Assignment: Omit all pictures, then print the entries exactly.

Records to process:
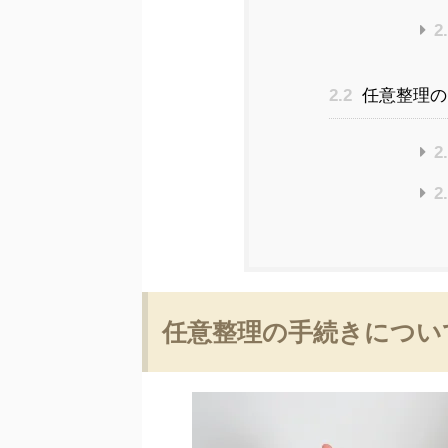
2
2.2
任意整理の
2
2
任意整理の手続きについ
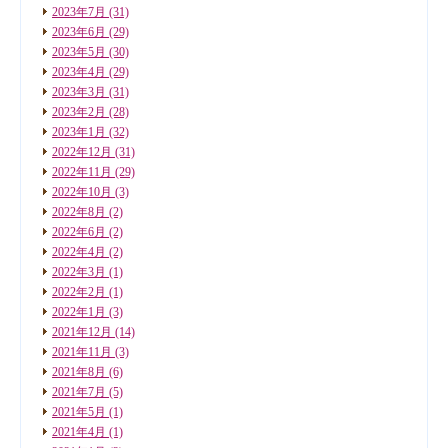
2023年7月
(31)
2023年6月
(29)
2023年5月
(30)
2023年4月
(29)
2023年3月
(31)
2023年2月
(28)
2023年1月
(32)
2022年12月
(31)
2022年11月
(29)
2022年10月
(3)
2022年8月
(2)
2022年6月
(2)
2022年4月
(2)
2022年3月
(1)
2022年2月
(1)
2022年1月
(3)
2021年12月
(14)
2021年11月
(3)
2021年8月
(6)
2021年7月
(5)
2021年5月
(1)
2021年4月
(1)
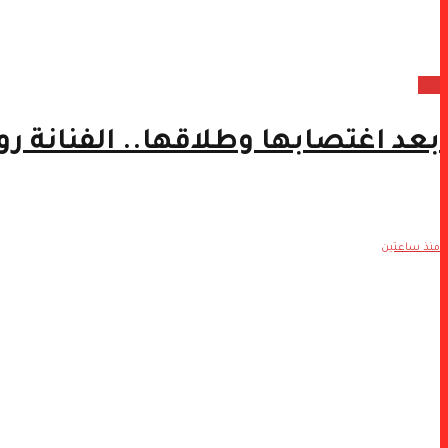
فن
بعد اغتصابها وطلاقها.. الفنانة رو
منذ ساعتين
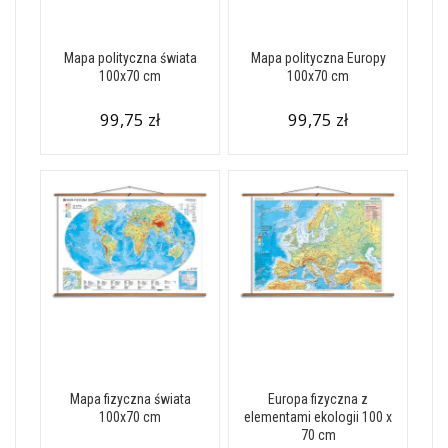
Mapa polityczna świata
Mapa polityczna Europy
100x70 cm
100x70 cm
99,75 zł
99,75 zł
Mapa fizyczna świata
Europa fizyczna z
100x70 cm
elementami ekologii 100 x
70 cm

Task response:
2
2.2
任意整理の
2
2
任意整理の手続きについ
2023年7月
(31)
2023年6月
(29)
2023年5月
(30)
2023年4月
(29)
2023年3月
(31)
2023年2月
(28)
2023年1月
(32)
2022年12月
(31)
2022年11月
(29)
2022年10月
(3)
2022年8月
(2)
2022年6月
(2)
2022年4月
(2)
2022年3月
(1)
2022年2月
(1)
2022年1月
(3)
2021年12月
(14)
2021年11月
(3)
2021年8月
(6)
2021年7月
(5)
2021年5月
(1)
2021年4月
(1)
فن
بعد اغتصابها وطلاقها.. الفنانة رو
منذ ساعتين
Mapa polityczna świata
Mapa polityczna Europy
100x70 cm
100x70 cm
99,75 zł
99,75 zł
Mapa fizyczna świata
Europa fizyczna z
100x70 cm
elementami ekologii 100 x
70 cm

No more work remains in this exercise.